◆ **Exercise instructions**:
Set down each entry as it stands. Skip the pictures.

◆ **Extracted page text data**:

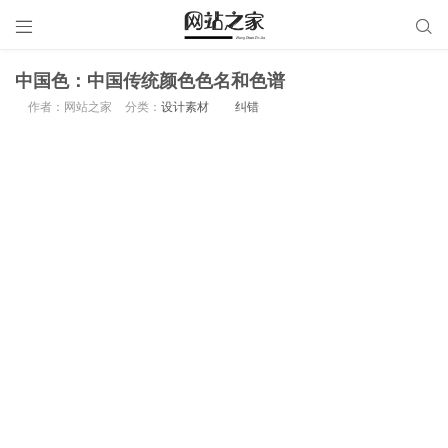


中国色：中国传统颜色色名和色谱
作者：网站之家
分类：
设计素材
纠错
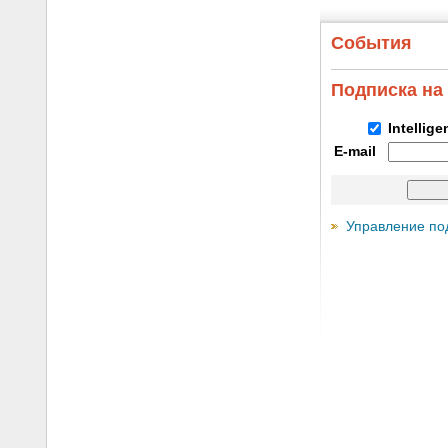
События
Подписка на
Intellig
E-mail
Управление по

◆ **Output for this exercise**:


中国色：中国传统颜色色名和色谱
作者：网站之家
分类：
设计素材
纠错
События
Подписка на
Intellig
E-mail
Управление по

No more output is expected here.